Indeed, it was a bit of a surprise when this young, pretty thing was able to command the boy Octavian out of the room at the close of Act 1. For this Octavian (Stella Doufexis) was a tall, gallant, fiery character with flashing eyes and a voice that was vibrant and comprehensive. It was a totally convincing portrayal of the impulsive young male.
If Rodgers shed a new light on the Marschallin, then Peter Rose gave a new meaning to Baron Ochs. A heavyweight baritone, he was able to give force and power to what is usually a boorish pantaloon; you felt for him when he longed for the unsophisticated country life in a Vienna of tricks and conspiracies.

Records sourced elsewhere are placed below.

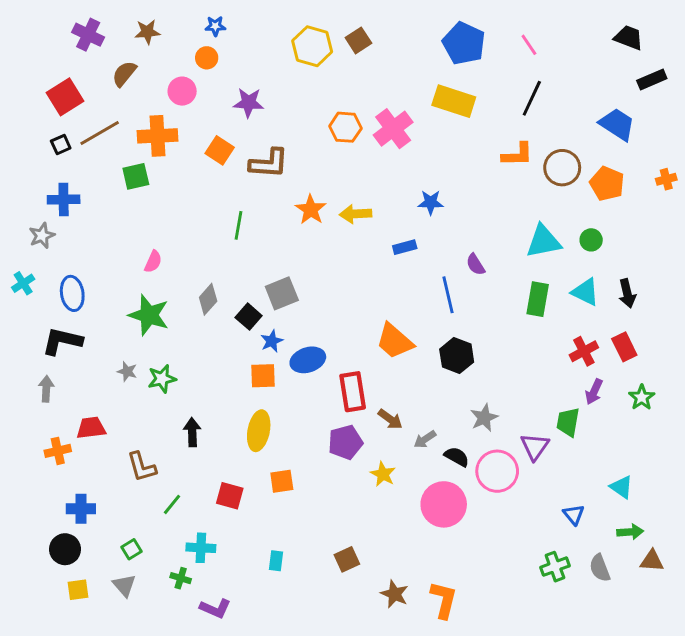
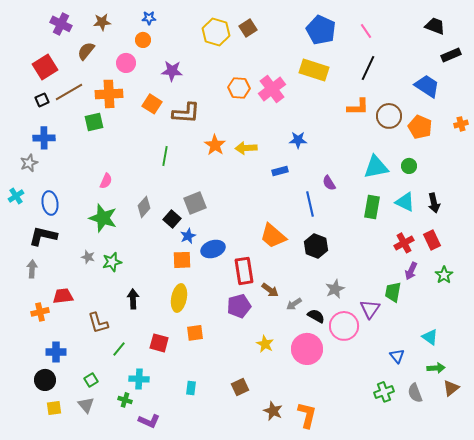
yellow star: (383, 474) -> (265, 344), moved
brown triangle: (652, 561) -> (451, 388), turned -42

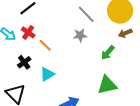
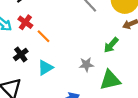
gray star: (80, 35) -> (86, 65), moved

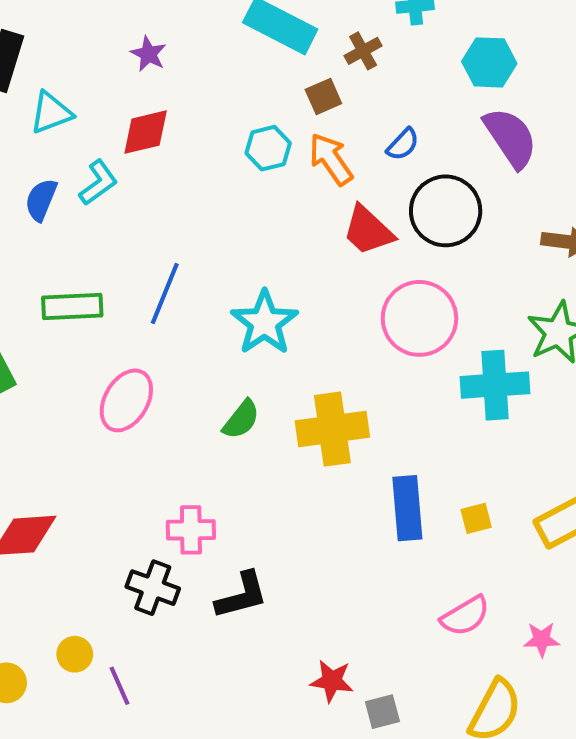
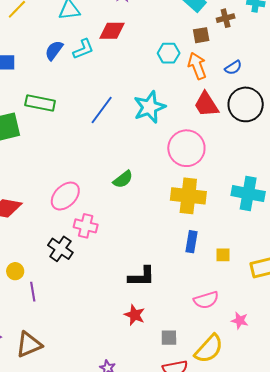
green rectangle: (72, 307) -> (40, 103), moved
pink circle: (419, 318) -> (186, 148), moved
cyan star: (264, 323) -> (149, 107), moved
pink ellipse: (126, 400) -> (65, 196), moved
yellow cross: (332, 429) -> (188, 196), moved
blue rectangle: (407, 508) -> (191, 242), size x0.7
black L-shape: (242, 595) -> (142, 277), moved
gray square: (382, 712) -> (169, 338), moved

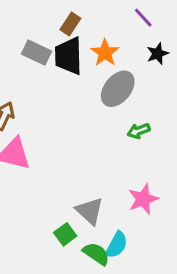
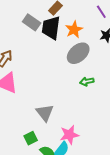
pink star: (143, 199) -> (69, 135), moved
gray triangle: (90, 211) -> (45, 113), moved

It was impressive how closely these fine principals had worked with the producer, David McVicar. Any producer can get the chorus to group well, but to get soloists to turn their heads away at just the moment when the harmony clouds, or to slow in mid-gesture when Strauss suddenly imposes a piano, takes real authority. McVicar had designed his own set, an elegant room with heavy drapes and candles, and Tanya McCallin provided sumptuously colour-coded costumes.
There were some precious vignettes: Joanna Campion was a snakey Annina, Phyllis Cannan a ludicrously shocked Marianne, and Harry Ward, in the non-singing part of Ochs' bastard Leopold, was a deliciously greasy sloven. There was plenty to admire in this production; even the audience at the Theatre Royal, Glasgow, showed some real enthusiasm for once.